When I was young, at least one out of every three visits to my grandparents’ house involved me asking to hear their love story. My grandpa would smile softly and lean back in his chair. He enjoyed hearing Grandma tell the story as much as I did.
As she got older, some of the details got fuzzy. Her memories would get tangled and the story would be muddled by, “No, that’s not right,” and, “Well, I suppose that actually happened after this.” But no matter how confused she got, the story always started the same way: “15-year-old Betty Twillman had her life mapped out to a T.”
“I had a plan,” Grandma would say. “I was going to finish high school, and then I was going to go to college. I didn’t see myself going steady with any of the boys at the high school, so I decided that finding a husband could wait until after I got my teaching certificate. I’d get comfortable in the classroom while I searched for a man fit to marry. Then I’d get married, have a couple children.”
At this point, she always liked to interject that her plan was tethered to the belief that it was important to be a life-long learner. Yes, she would learn at school. But once she was done with college, she would need time to learn how to be a good teacher. Then once she was married, she’d need time to learn to be a good wife before she could, God willing, learn to be a good mother. Of course, she’d continue learning in all three stations of her life, but her 15-year-old self was certain it would be much more manageable if she added each job one at a time.
“Of course, before I managed to start that degree, something happened. I was three days away from my 16th birthday, I was in the middle of a very good book, and then suddenly, I met my plot twist. His name was Martin Byrd.” She would look straight at Grandpa, the corners of her lips stretching up toward her warm, happy eyes, and she would continue, as if he weren’t in the room. “You see, Marty Byrd was new in town and rather handsome. We bumped into each other a few times. Eventually, he asked if he could walk me home after school. He accompanied me on my walk every day for two weeks before I learned that he lived in the opposite direction.
“When he asked me to let him take me to dinner, I said ‘Yes,’ even though it interrupted my plans. When he asked me to be his girlfriend, I told him I was going to go to college. He said he knew, he thought it was a great idea. So, I agreed to a more official courtship. I told myself my plan wasn’t truly changing.”
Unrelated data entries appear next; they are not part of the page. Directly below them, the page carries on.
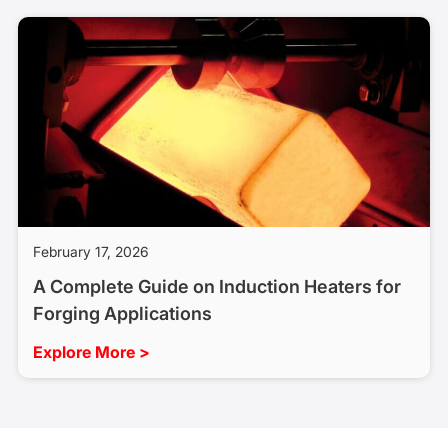
February 17, 2026
A Complete Guide on Induction Heaters for
Forging Applications
Explore More >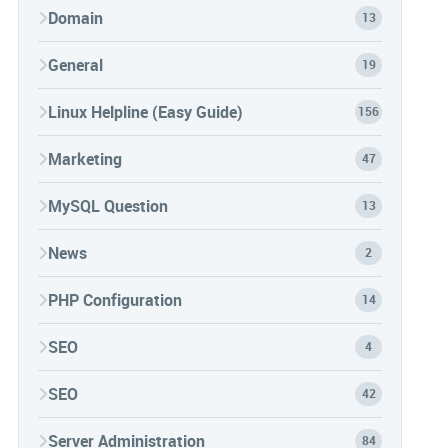
Domain
13
General
19
Linux Helpline (Easy Guide)
156
Marketing
47
MySQL Question
13
News
2
PHP Configuration
14
SEO
4
SEO
42
Server Administration
84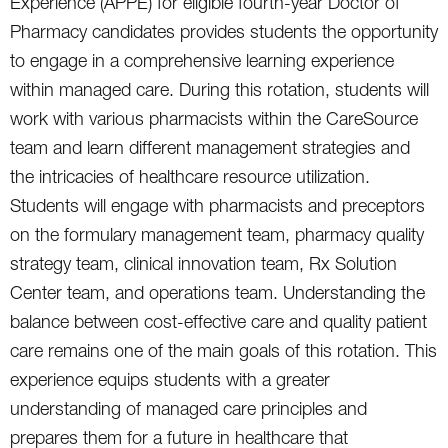
Experience (APPE) for eligible fourth-year Doctor of
Pharmacy candidates provides students the opportunity
to engage in a comprehensive learning experience
within managed care. During this rotation, students will
work with various pharmacists within the CareSource
team and learn different management strategies and
the intricacies of healthcare resource utilization.
Students will engage with pharmacists and preceptors
on the formulary management team, pharmacy quality
strategy team, clinical innovation team, Rx Solution
Center team, and operations team. Understanding the
balance between cost-effective care and quality patient
care remains one of the main goals of this rotation. This
experience equips students with a greater
understanding of managed care principles and
prepares them for a future in healthcare that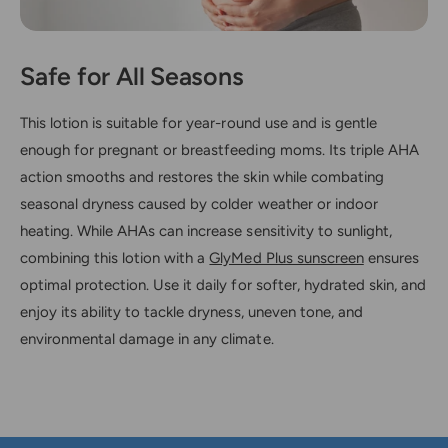
Safe for All Seasons
This lotion is suitable for year-round use and is gentle
enough for pregnant or breastfeeding moms. Its triple AHA
action smooths and restores the skin while combating
seasonal dryness caused by colder weather or indoor
heating. While AHAs can increase sensitivity to sunlight,
combining this lotion with a
GlyMed Plus sunscreen
ensures
optimal protection. Use it daily for softer, hydrated skin, and
enjoy its ability to tackle dryness, uneven tone, and
environmental damage in any climate.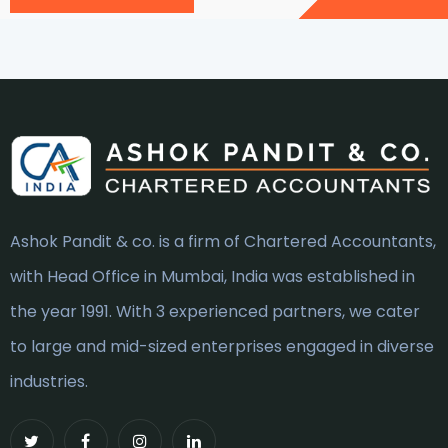
Ashok Pandit & co. is a firm of Chartered Accountants,
with Head Office in Mumbai, India was established in
the year 1991. With 3 experienced partners, we cater
to large and mid-sized enterprises engaged in diverse
industries.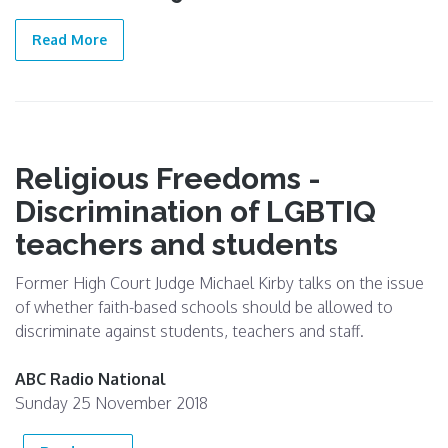
19 Jun
2019
Read More
Religious Freedoms -
Discrimination of LGBTIQ
teachers and students
Former High Court Judge Michael Kirby talks on the issue
of whether faith-based schools should be allowed to
discriminate against students, teachers and staff.
ABC Radio National
Sunday 25 November 2018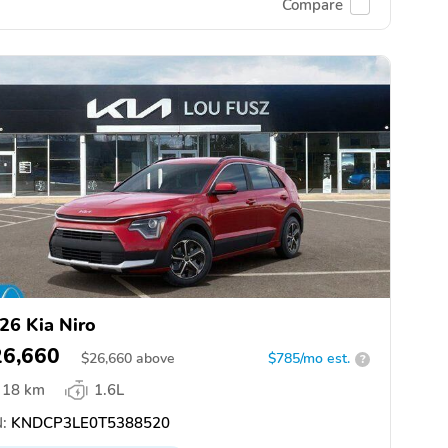
Compare
26 Kia Niro
26,660
$
26,660
above
$785/mo est.
?
18 km
1.6L
:
KNDCP3LE0T5388520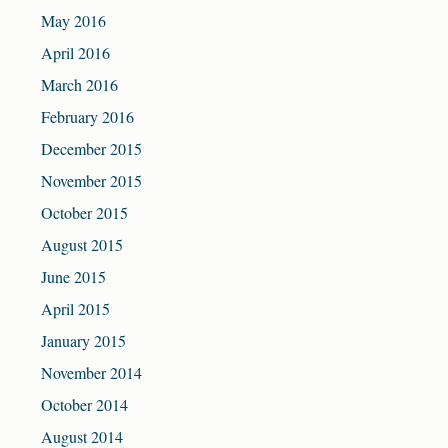
May 2016
April 2016
March 2016
February 2016
December 2015
November 2015
October 2015
August 2015
June 2015
April 2015
January 2015
November 2014
October 2014
August 2014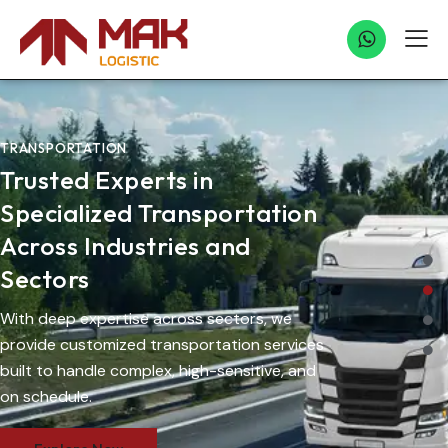
TRANSPORTATION
Trusted Experts in
Specialized Transportation
Across Industries and
Sectors
With deep expertise across sectors, we
provide customized transportation services
built to handle complex, high-sensitive, and
on schedule.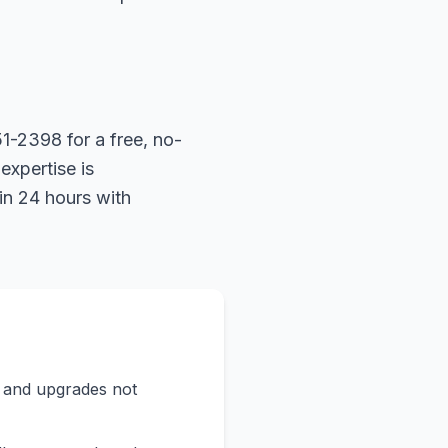
1-2398 for a free, no-
expertise is
in 24 hours with
s and upgrades not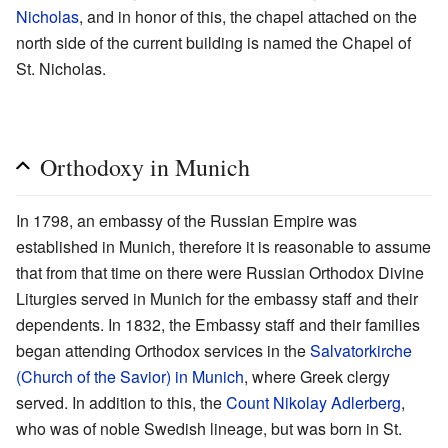
Nicholas
, and in honor of this, the chapel attached on the
north side of the current building is named the Chapel of
St. Nicholas.
Orthodoxy in Munich
In 1798, an embassy of the Russian Empire was
established in Munich, therefore it is reasonable to assume
that from that time on there were Russian Orthodox Divine
Liturgies served in Munich for the embassy staff and their
dependents. In 1832, the Embassy staff and their families
began attending Orthodox services in the
Salvatorkirche
(Church of the Savior) in Munich
, where Greek clergy
served. In addition to this, the
Count Nikolay Adlerberg
,
who was of noble Swedish lineage, but was born in St.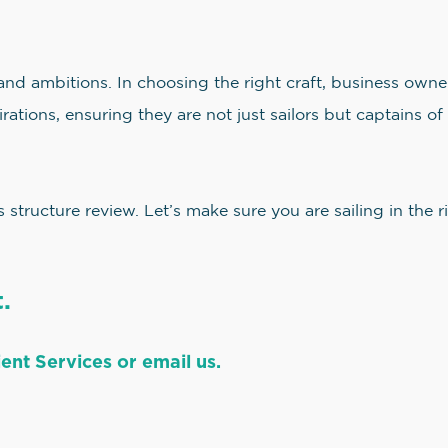
 and ambitions. In choosing the right craft, business owne
rations, ensuring they are not just sailors but captains of 
structure review. Let’s make sure you are sailing in the 
.
ent Services or email us.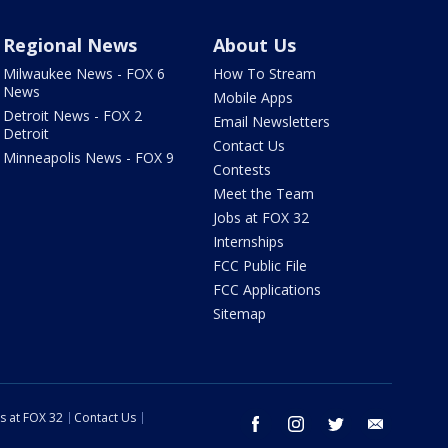
Regional News
About Us
Milwaukee News - FOX 6
How To Stream
News
Mobile Apps
Detroit News - FOX 2
Email Newsletters
Detroit
Contact Us
Minneapolis News - FOX 9
Contests
Meet the Team
Jobs at FOX 32
Internships
FCC Public File
FCC Applications
Sitemap
s at FOX 32
Contact Us
facebook
instagram
twitter
email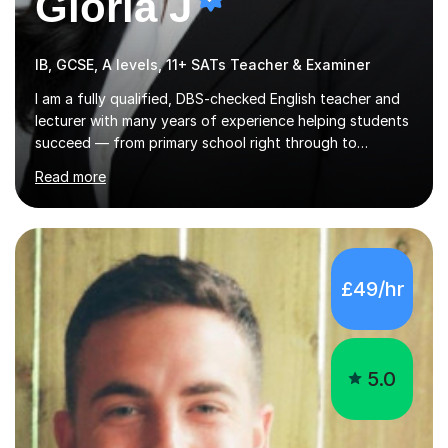
Gloria J
IB, GCSE, A levels, 11+ SATs Teacher & Examiner
I am a fully qualified, DBS-checked English teacher and
lecturer with many years of experience helping students
succeed — from primary school right through to
university level.Based in the UK, I’ve taught
Read more
internationally in Austria, Turkey, Germany and my native
USA, working with learners from a wide range of
language backgrounds and academic needs. I tailor
every lesson to suit each student’s goals, learning style
and level.I am passionate about building confidence,
£49/hr
strengthening English skills and helping students achieve
real, measurable results — whether that’s improving
grades, preparing for exams...
5.0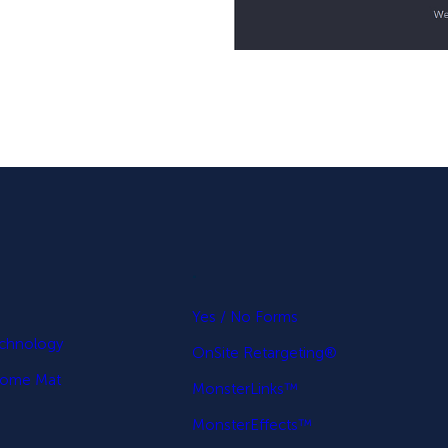
.
p
Yes / No Forms
echnology
OnSite Retargeting®
come Mat
MonsterLinks™
MonsterEffects™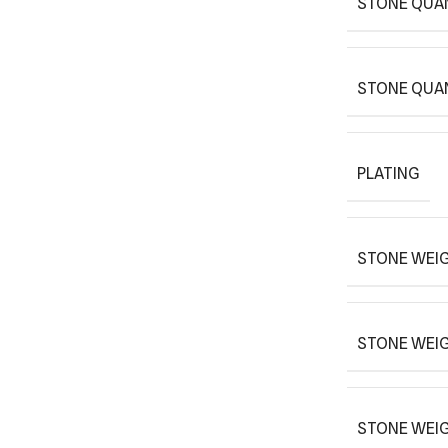
STONE QUA
STONE QUA
PLATING
STONE WEIG
STONE WEI
STONE WEI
At this point in the story, my grandma would sit up straighter as if she was preparing herself to relive the fears and uncertainties of Grandpa’s military service. “After six months of going steady, he told me he was going to enlist. It was short term. He promised he’d be back in time for my high school graduation.” Even 65 years later, my grandma’s eyes got shiny as she described waiting for him to come home. But young Marty Byrd kept his promise. He was there to watch Betty Twillman accept her diploma. And then he asked her to accept a ring and a name change.
“This was the difference between when he asked me to be his girlfriend and when he asked me to be his wife: the second time around, I didn’t even think about what would happen to my plan. I simply said ‘Yes.’ There was no other answer.” And the smile that always accompanied that memory made it clear to every listener that she was telling the truth. Betty Twillman never had a moment of doubt that this change in her plan was exactly what she wanted.
My grandparents got married nine months later. Within a year, Grandma was pregnant. Three beautiful children later — that was the other consistent piece of the story, the children were always beautiful — she finally went to college.
“Betty Twillman believed that by 29, she would be a seasoned teacher, married five years, a mother of toddlers. But by 29, Betty Byrd had been married a little over a decade, her oldest child was almost ten and she was proudly accepting her teaching certificate. And I’ll let you in on a secret, she couldn’t have been happier.”
My grandma was a strong believer in plans when she was a child. She wanted to plan everything — she thought she could plan her whole future. But she found that just like the plot twists in her favorite novels, the things she hadn’t planned brought her life the most vibrant happiness. In her career as an English teacher, she told her students that surprises and changed plans could make all the difference in a story.
“One of the beautiful things about these surprises is that sometimes they even surprise the author,” she’d tell them. “And those are the best surprises of all.”